A pandemia da Covid-19 revelou a importância de questões de justiça e de alocação de recursos escassos na área da saúde. Hoje ainda não temos vacinas disponíveis para todas as pessoas. Por isso, critérios de ordenamento têm sido criados, organizando uma fila de quem e quando recebe a sua tão esperada dose.

No Brasil, com algumas variações estaduais e municipais, os critérios de prioridade de vacinação adotados têm sido fundamentalmente baseados em idade, presença de comorbidades, deficiências, vulnerabilidade extrema e categorias profissionais (trabalhadores essenciais). Será que a adoção desses critérios é a melhor resposta para a questão ética de como devemos alocar essas vacinas?

Para respondermos a essa questão, precisamos, em primeiro lugar, identificar quais os princípios éticos que devem balizar nossas decisões para, em um segundo momento, avaliarmos se os critérios adotados realmente respeitam ou maximizam os objetivos propostos.
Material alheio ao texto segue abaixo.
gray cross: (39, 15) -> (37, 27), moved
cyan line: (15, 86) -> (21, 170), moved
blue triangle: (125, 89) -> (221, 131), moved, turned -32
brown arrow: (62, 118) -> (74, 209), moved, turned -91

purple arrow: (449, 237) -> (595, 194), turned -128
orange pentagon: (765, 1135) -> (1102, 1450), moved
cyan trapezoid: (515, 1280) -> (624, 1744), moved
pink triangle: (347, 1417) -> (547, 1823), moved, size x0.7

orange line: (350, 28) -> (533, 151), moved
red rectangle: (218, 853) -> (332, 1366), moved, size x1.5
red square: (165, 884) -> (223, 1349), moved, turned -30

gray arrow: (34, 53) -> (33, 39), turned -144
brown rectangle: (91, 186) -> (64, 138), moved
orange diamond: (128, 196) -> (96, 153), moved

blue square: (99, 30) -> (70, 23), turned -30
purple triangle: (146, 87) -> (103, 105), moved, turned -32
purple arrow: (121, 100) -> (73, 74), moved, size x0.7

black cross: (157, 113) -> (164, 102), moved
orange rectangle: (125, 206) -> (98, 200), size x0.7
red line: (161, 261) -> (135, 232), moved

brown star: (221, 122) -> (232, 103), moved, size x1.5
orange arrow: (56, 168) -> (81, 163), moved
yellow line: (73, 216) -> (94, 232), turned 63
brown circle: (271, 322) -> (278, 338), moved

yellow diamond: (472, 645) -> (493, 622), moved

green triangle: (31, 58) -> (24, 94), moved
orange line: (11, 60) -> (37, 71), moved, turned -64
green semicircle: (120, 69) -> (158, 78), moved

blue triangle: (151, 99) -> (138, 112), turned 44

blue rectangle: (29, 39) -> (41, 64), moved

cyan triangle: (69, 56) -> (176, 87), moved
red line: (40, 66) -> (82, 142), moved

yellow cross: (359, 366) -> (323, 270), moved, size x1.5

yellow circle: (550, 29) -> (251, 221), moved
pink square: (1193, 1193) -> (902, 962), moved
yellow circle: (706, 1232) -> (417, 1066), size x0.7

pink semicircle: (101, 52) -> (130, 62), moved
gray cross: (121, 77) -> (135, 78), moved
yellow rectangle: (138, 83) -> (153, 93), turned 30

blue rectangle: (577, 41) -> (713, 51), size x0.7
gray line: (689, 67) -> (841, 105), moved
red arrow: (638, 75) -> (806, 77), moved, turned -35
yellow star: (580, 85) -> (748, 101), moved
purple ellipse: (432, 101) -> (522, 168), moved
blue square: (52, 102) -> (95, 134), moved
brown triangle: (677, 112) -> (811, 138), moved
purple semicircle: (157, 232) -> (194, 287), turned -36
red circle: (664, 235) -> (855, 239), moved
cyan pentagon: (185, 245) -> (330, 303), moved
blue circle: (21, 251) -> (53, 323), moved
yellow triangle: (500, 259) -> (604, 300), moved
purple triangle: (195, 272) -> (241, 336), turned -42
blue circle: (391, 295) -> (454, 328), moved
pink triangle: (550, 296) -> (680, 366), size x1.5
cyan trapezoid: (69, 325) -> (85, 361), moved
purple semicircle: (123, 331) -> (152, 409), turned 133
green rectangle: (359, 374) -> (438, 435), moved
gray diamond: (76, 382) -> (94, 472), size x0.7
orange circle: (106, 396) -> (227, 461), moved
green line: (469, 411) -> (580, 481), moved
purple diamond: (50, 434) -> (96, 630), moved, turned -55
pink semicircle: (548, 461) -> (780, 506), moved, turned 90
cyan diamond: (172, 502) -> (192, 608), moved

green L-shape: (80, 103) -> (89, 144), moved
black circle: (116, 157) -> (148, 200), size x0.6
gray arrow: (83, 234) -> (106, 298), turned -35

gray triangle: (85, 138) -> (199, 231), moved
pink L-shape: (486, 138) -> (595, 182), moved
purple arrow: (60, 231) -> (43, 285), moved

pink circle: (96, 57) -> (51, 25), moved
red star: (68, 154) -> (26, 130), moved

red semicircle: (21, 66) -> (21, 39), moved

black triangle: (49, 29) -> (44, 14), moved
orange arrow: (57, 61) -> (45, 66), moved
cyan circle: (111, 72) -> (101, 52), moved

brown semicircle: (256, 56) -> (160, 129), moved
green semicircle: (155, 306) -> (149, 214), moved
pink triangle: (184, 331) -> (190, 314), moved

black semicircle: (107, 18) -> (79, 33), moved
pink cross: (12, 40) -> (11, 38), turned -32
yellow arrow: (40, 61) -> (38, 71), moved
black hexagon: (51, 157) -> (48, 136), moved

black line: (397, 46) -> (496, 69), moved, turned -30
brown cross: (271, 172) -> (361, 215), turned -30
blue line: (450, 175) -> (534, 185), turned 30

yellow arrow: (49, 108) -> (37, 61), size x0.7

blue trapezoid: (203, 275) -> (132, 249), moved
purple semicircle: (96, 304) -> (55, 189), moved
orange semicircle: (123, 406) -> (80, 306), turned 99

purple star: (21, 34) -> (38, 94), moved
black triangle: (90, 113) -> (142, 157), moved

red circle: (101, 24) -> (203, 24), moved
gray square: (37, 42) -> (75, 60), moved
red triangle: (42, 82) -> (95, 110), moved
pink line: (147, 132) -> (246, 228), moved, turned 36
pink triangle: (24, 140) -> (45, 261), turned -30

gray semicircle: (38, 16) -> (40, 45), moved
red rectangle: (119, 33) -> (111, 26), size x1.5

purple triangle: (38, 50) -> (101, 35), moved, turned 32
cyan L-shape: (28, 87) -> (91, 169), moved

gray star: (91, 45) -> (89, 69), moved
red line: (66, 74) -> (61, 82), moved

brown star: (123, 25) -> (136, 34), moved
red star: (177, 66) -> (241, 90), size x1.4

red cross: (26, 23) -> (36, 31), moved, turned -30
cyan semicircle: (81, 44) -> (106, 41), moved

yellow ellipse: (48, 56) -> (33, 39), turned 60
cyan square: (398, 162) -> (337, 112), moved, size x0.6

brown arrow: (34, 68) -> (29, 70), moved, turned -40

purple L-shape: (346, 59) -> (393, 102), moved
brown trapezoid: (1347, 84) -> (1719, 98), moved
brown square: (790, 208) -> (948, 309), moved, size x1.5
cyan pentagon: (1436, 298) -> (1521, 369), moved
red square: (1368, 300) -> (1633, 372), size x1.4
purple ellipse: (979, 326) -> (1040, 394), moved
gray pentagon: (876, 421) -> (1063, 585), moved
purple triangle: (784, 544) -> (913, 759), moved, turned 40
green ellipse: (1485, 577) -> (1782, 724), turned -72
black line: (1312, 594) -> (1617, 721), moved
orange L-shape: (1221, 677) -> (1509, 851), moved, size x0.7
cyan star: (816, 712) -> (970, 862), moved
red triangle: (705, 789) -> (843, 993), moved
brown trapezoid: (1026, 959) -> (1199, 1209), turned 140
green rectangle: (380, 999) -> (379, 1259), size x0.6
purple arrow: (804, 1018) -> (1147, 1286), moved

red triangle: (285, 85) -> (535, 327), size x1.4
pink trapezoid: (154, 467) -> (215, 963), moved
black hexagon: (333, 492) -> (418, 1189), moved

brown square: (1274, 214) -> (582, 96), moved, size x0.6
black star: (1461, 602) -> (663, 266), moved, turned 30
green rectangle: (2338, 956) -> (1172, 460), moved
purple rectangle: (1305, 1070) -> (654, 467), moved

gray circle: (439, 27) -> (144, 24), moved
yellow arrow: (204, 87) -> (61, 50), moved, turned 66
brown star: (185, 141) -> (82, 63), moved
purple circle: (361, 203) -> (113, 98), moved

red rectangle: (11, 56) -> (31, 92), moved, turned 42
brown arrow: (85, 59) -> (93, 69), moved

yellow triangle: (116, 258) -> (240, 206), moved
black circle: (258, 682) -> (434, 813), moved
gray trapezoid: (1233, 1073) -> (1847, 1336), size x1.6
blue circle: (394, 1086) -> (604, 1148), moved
Primeiramente, cada pessoa tem um valor igual, não importa o local em que viva e suas características. Ao alocarmos vacinas devemos buscar beneficiar pessoas e limitar as diferentes formas de danos (seja a morte ou sequelas). Ou seja, esse princípio ético central resulta em que pessoas com maior risco de desenvolverem eventos graves de saúde, caso infectadas, recebam a vacina de forma prioritária.

Em segundo lugar, também devemos buscar reduzir a alta taxa de contágio, priorizando assim a vacinação de pessoas com maior risco de serem infectadas e de transmitirem o vírus Sars-CoV-2.
Outros pontos, por mais que possuam relevância ética, devem ser secundários nesse estágio de ordenamento da fila de vacinação.

Questões como buscar priorizar a reabertura de escolas e a sobrevivência econômica não podem deslocar o enfoque dos critérios acima apresentados —centrados em maximizar o número de vidas salvas e reduzir os danos e as sequelas entre aqueles que irão se infectar—, funcionando, quando relevantes, como pesos e contrapesos com um grau de importância moral inferior.

Para garantir a priorização dos critérios anteriormente identificados, é necessária a identificação do risco individual para cada um desses dois conceitos. A área especializada nesse tipo de desafio é hoje conhecida como inteligência artificial, em que algoritmos preditivos de machine learning conseguem aprender com exemplos a identificar a probabilidade individual da ocorrência de eventos, dadas as características específicas de cada pessoa.

A priorização que utiliza o conceito de “grupos de risco” é demasiado simplista e não consegue lidar com a complexidade de fatores que afetam a incidência de eventos de saúde ou as diferentes taxas de transmissibilidade da doença.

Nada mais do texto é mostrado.